Noting that it is “one of the first” major oil producers to actively recruit U.S. seafarers for LNG vessels, Shell said it is committed to securing the most qualified seafarers for its maritime fleet operations and the United States offers an exceptional skill pool, particularly for LNG vessels.
“The recruitment drive also provides an excellent opportunity for American mariners to enhance their careers through Shell’s international businesses and domestic joint ventures, such as Broadwater Energy LLC in Long Island Sound,” said Bob Salmon, general manager of shipping for Shell Trading (US) Co.
Over the last few years Shell has been increasing its vessel management portfolio.

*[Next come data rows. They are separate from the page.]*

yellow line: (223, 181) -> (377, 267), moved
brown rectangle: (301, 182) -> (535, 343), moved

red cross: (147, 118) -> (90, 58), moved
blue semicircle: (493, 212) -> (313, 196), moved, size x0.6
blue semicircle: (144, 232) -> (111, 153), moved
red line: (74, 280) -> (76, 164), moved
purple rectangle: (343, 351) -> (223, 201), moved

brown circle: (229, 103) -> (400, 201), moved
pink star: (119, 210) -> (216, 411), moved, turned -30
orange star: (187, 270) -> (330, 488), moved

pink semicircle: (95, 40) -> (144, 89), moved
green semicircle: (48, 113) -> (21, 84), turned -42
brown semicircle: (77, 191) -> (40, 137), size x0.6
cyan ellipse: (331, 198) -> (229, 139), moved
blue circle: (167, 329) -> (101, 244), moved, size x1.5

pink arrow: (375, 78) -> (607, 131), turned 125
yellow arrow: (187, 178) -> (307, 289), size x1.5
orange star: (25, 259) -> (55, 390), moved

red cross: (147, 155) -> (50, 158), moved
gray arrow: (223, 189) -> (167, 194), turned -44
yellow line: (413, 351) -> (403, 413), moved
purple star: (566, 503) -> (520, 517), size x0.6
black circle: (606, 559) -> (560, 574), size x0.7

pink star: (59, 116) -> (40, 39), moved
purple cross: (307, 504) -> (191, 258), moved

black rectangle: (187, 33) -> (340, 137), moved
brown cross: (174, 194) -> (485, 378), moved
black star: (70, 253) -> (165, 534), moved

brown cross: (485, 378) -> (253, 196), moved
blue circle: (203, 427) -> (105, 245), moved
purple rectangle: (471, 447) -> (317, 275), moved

In November 2006 Nakilat Shipping (Qatar) Ltd., a wholly owned subsidiary of Qatar Gas Transport Company Ltd. (Nakilat), formalized an agreement with Shell to provide shipping and maritime services to Nakilat’s fleet of 25 new-build LNG carriers.

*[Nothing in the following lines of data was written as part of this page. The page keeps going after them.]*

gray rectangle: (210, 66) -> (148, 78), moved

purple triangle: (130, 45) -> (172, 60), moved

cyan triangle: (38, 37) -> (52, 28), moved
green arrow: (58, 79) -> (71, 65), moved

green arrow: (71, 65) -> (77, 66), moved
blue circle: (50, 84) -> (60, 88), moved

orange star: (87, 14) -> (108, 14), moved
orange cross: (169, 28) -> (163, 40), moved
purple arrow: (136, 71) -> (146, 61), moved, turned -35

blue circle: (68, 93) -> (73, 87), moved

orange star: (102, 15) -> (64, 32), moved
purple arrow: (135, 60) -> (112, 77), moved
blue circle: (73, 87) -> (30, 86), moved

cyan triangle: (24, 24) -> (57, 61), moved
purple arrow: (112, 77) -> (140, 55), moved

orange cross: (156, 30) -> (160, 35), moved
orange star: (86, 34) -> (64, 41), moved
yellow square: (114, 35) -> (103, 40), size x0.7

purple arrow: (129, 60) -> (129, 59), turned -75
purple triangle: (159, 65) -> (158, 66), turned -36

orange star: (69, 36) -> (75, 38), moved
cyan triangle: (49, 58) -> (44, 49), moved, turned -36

“The addition of U.S. mariners will positively enhance Shell’s diverse seafarer skill pool and provide Shell and Nakilat with highly experienced personnel for their LNG fleets. We’re excited to work with the U.S. Department of Transportation’s Marine Administration (MARAD) and the U.S. maritime unions to encourage the use of U.S. officers in the LNG industry,” said Salmon.
Maritime Administrator Sean T. Connaughton said Shell’s announcement coincides with a universal training standards agreement facilitated recently by the Maritime Administration.
“The growing worldwide demand in the LNG industry, including domestic proposals like Broadwater, creates a significant opportunity for U.S. mariners, the U.S. maritime industry and coastal communities throughout the country,” said Connaughton.
The proposed Broadwater offshore terminal would have an average sendout capacity of 1 Bcf/d and peak sendout of 1.25 Bcf/d. Broadwater Energy, a partnership of Shell Oil and TransCanada Corp., would operate the facility, while Shell would own the capacity and supply the LNG. The project, which is targeted for service in December 2010, would cost approximately $700 million to build (see NGI, Jan. 14).
Shell noted that it currently employs more than 500 fleet marine officers with LNG experience around the world and is looking to further expand its skills base with U.S. mariners in the rapidly growing field of LNG shipping.